Today was our last day of camp at Gisimba Orphanage. Which meant saying goodbye. At breakfast this morning, I shared Psalm 139 with the team. “. . . You hem me in - behind and before; You have laid your hand upon me . . . For You created my inmost being; You knit me together in my mother’s womb . . . When I awake, I am still with You . . .” It was a reminder for all of us of Your love - the love You hold for each one of these precious children - Your children, whom You created - the children we have come to adore.
We held the grand finale this evening - and it was indeed quite grand! Sunset found us cozily crammed inside the four pink walls of the cafeteria, awaiting the much-anticipated dance competition. Traditional tribal dancing came first with the pounding drums and lively singing. Karim was one of the five warriors - with his long spear and blond wig flying everywhere - and he pulled me up twice for absolutely failed attempts at dancing. Amy was up with me, and we were both laughing uncontrollably. Then the four groups did their steps to Kirk Franklin’s “Do You Want a Revolution?” (complements of Sarah’s ipod) while the audience hooted and hollered. We had backflips and slides, break dancing and Elvis impersonations, head tossing and some things that looked rather like head banging. It was all very impressive, especially for one who possesses no skill in that arena. I only wish we’d had a video camera!
After our four wildly-applauded groups, the babies came, performing their own special rendition of “My God Is So Big,” with Chelsea directing. They were so proud of themselves - and how their faces beamed when the audience cheered for them!
And then . . . Abraham (our MC for the evening) announced a surprise dance team, one that just happened to be passing by and wondered if they could show off a few moves. The children looked around wonderingly, we all shrugged our shoulders, and then to thunderous applause, our team took center stage. How the kids laughed and cheered!
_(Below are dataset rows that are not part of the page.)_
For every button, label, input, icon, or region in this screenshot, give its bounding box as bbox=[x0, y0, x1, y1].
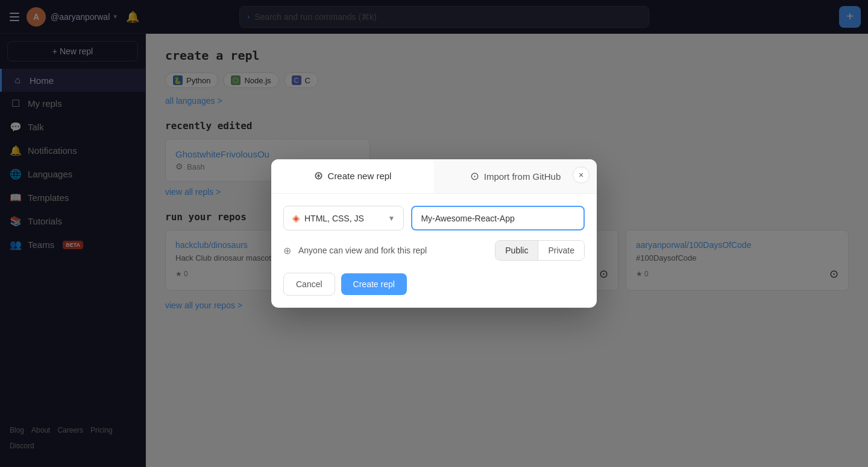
create-repl-button[interactable]: Create repl bbox=[341, 273, 407, 295]
language-select-text: HTML, CSS, JS bbox=[304, 214, 383, 223]
privacy-icon: ⊕ bbox=[283, 245, 291, 256]
replit-icon: ⊛ bbox=[314, 169, 323, 182]
modal-lang-row: ◈ HTML, CSS, JS ▼ bbox=[283, 206, 585, 230]
language-select[interactable]: ◈ HTML, CSS, JS ▼ bbox=[283, 206, 404, 230]
private-privacy-button[interactable]: Private bbox=[538, 241, 584, 260]
public-privacy-button[interactable]: Public bbox=[495, 241, 538, 260]
modal-actions: Cancel Create repl bbox=[283, 273, 585, 296]
tab-create-new-repl[interactable]: ⊛ Create new repl bbox=[271, 159, 434, 193]
modal-privacy-row: ⊕ Anyone can view and fork this repl Pub… bbox=[283, 240, 585, 261]
privacy-buttons: Public Private bbox=[495, 240, 585, 261]
create-repl-modal: × ⊛ Create new repl ⊙ Import from GitHub… bbox=[271, 159, 597, 308]
chevron-down-icon: ▼ bbox=[388, 214, 395, 223]
html-lang-icon: ◈ bbox=[292, 212, 300, 224]
cancel-button[interactable]: Cancel bbox=[283, 273, 335, 296]
modal-overlay: × ⊛ Create new repl ⊙ Import from GitHub… bbox=[0, 0, 868, 467]
privacy-text: Anyone can view and fork this repl bbox=[298, 246, 488, 255]
github-tab-icon: ⊙ bbox=[470, 170, 479, 183]
modal-body: ◈ HTML, CSS, JS ▼ ⊕ Anyone can view and … bbox=[271, 194, 597, 308]
modal-close-button[interactable]: × bbox=[573, 167, 590, 183]
tab-import-label: Import from GitHub bbox=[484, 171, 561, 182]
modal-tabs: ⊛ Create new repl ⊙ Import from GitHub bbox=[271, 159, 597, 194]
tab-create-label: Create new repl bbox=[328, 171, 392, 181]
repl-name-input[interactable] bbox=[411, 206, 585, 230]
They loved it! We were color-coordinated (black T-shirts) and had a bit of a punk theme going (headbands). We started off the dance with our backs to the audience, then jumped around at dramatic intervals . . . And then there was this place where we made two lines and slid in and out of each other - and the kids cheered there especially loud, I think. I even managed not to hit anyone. I have to say, I’ve never enjoyed dancing more!
Well, after the competitions were over, and the yellow team (Karim’s team) had won for their brilliant smiles, Chelsea got up as our team leader to share a few words. And then it was my turn to share with the kids the song I had written for them. “Ibuka . . . urukundo niruhemuka.” (“Remember . . . Love never fails.”) The room was completely silent . . . They told me later the kids were captivated. I told them You inspired me. Dear God, thank You so much for Your inspiration.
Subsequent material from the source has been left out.